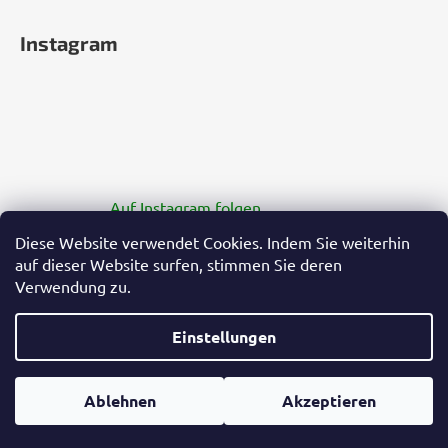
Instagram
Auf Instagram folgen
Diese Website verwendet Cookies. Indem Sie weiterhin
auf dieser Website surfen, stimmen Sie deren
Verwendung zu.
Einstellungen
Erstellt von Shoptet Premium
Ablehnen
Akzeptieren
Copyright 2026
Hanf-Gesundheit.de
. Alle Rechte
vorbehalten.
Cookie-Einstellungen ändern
——
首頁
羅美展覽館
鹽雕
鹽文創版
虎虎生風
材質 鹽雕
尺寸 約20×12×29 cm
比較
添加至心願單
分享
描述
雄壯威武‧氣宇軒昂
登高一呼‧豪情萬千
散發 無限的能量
——
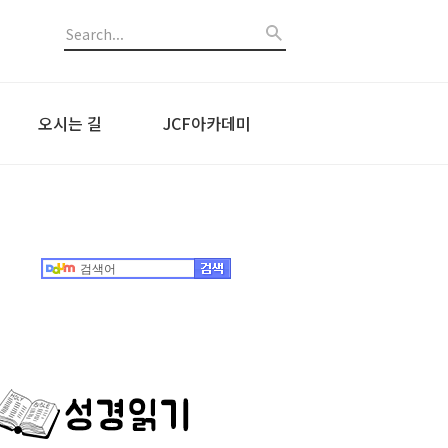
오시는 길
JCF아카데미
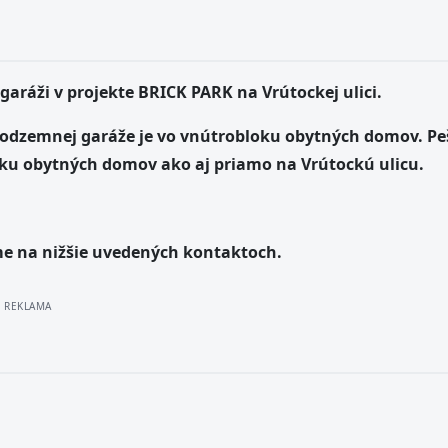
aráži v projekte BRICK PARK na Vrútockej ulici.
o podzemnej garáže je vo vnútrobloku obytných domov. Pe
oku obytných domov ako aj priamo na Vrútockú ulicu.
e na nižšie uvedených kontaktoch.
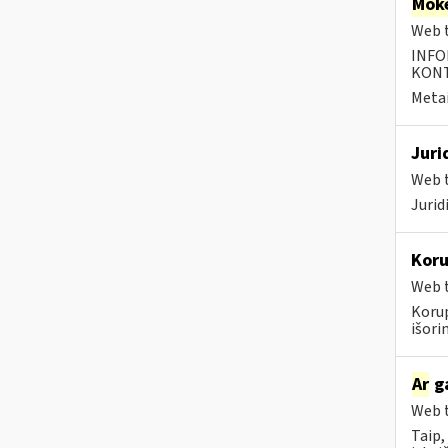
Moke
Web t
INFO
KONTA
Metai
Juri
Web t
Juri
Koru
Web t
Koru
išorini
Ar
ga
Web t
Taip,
——
### Your instructions:
Your reply must consist solely of the count of lines in the listing above that hold the string "obytných".

### Written answer:
2